Friday, June 8, 2007

Women in Saudi

OK, even more so than usual, I am way, way out of my league on this one. But I have to mention it. One of the gripes I most frequently hear about Islamic countries is that women are deeply suppressed. The accusation rings true to me, I have to admit, based on my limited knowledge and experience. And I wrestle with the subject as I seek to consider how the apparent divide between between Islamic cultures and non-Islamic cultures might be bridged.

Not that I believe the US or Europe has addressed women's rights all that well, mind you. My experience is that women in the West do live and work under very thick glass ceilings (glass, yes, but ceilings nevertheless). And as a guy, I hear much more (subtly) anti-female commentary from other guys in the workplace than I would have thought possible based on the West's superior equal rights mythology. But it does seem to me that the language of equality has come a long way in many parts of the West - that suppression of women's rights has become more marginalized than it was, say, before the 1960s.

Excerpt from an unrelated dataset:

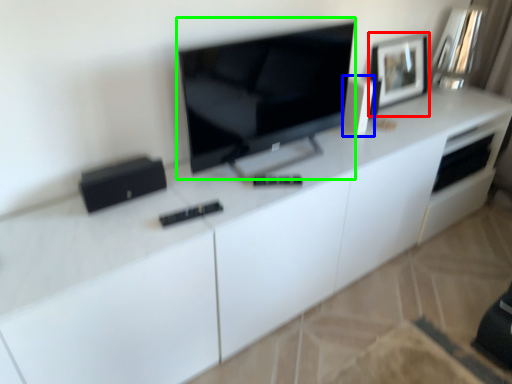 Question: Which object is positioned closest to picture frame (highlighted by a red box)? Select from appliance (highlighted by a blue box) and television (highlighted by a green box).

Against that backdrop, I was intrigued by links on a Saudi news website, http://www.arabnews.com/. Check out the story from today (June 8) on women's futures, and the links on this webpage from earlier this year on the Top 20 Saudi Businesswomen and their successes. I suppose it is easy to put blurbs on the internet without effecting any real change. But if language and mythology are part of the way to advance a rights agenda, as I submit the West has seen, then perhaps these webpages are to be praised, at least a little? After all, it would be just as easy to effectuate no change without these webpages.